**Task goal**
Look through the records below, count the lines with the word "Tvernø", and reply with only the number.

**Data shown**
[Start of Attachment]

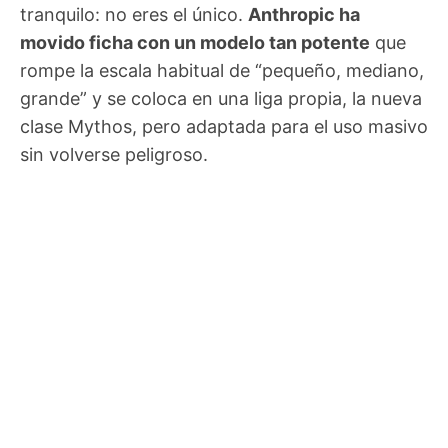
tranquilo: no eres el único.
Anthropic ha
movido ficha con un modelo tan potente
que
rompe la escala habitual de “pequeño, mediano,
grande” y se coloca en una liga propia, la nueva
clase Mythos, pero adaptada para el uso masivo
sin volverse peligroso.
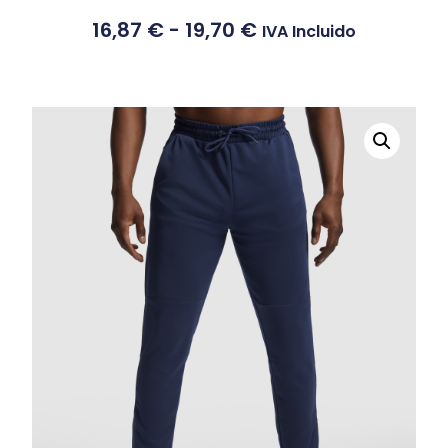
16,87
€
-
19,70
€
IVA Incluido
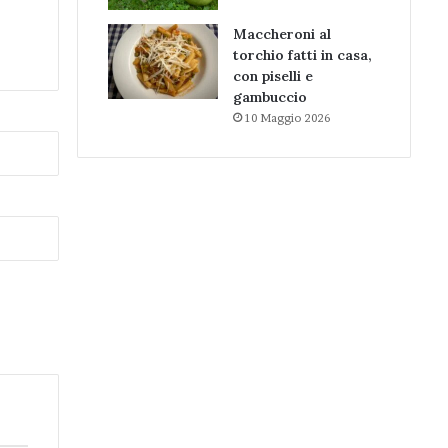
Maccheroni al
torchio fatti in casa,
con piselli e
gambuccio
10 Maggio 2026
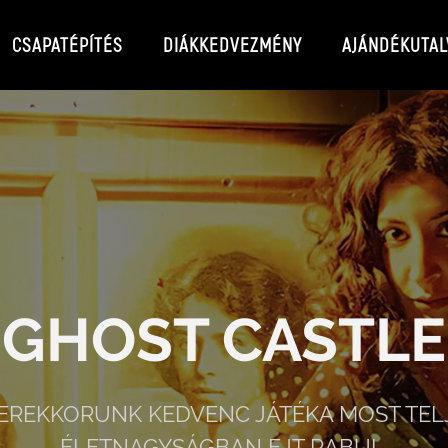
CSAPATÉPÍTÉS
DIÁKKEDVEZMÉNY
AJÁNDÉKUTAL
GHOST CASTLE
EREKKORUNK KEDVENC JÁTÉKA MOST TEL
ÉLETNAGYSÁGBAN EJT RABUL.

[End of Attachment]
[Start of Attachment]

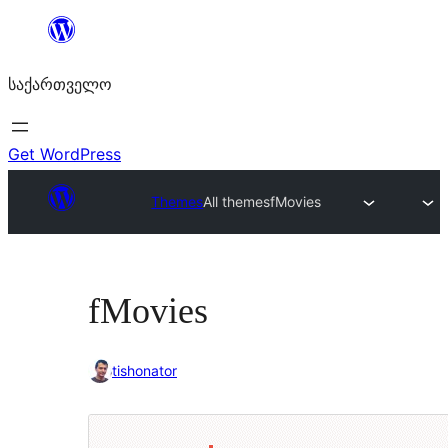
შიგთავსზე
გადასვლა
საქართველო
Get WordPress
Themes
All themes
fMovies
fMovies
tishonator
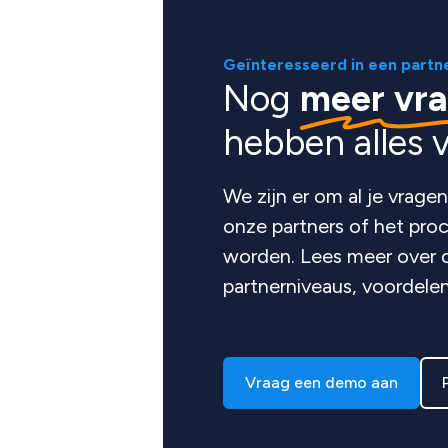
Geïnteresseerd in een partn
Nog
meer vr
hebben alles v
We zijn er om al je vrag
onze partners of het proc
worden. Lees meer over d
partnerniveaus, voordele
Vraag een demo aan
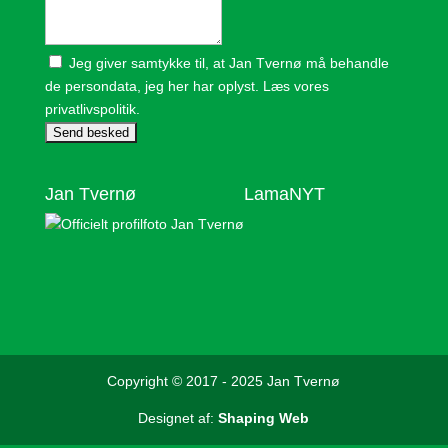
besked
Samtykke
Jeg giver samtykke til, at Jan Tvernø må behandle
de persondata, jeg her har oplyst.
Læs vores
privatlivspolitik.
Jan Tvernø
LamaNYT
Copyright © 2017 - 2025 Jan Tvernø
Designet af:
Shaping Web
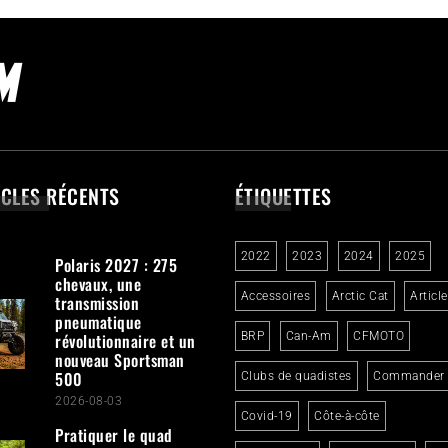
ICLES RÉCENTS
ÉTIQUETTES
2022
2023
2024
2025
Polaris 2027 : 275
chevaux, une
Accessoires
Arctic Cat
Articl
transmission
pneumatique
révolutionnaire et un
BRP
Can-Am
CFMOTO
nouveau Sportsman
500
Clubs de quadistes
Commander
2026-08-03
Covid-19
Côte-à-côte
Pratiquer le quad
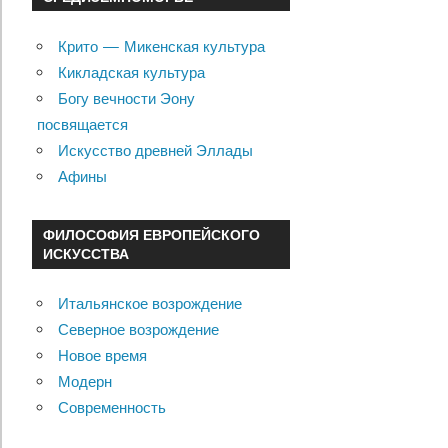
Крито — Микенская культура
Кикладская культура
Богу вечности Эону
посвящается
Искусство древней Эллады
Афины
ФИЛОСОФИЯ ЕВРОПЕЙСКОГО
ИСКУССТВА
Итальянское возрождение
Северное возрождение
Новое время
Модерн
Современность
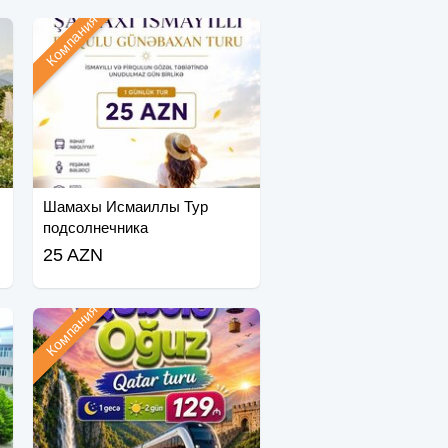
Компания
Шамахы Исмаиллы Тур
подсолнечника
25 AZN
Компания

[End of Attachment]

**Answer**
3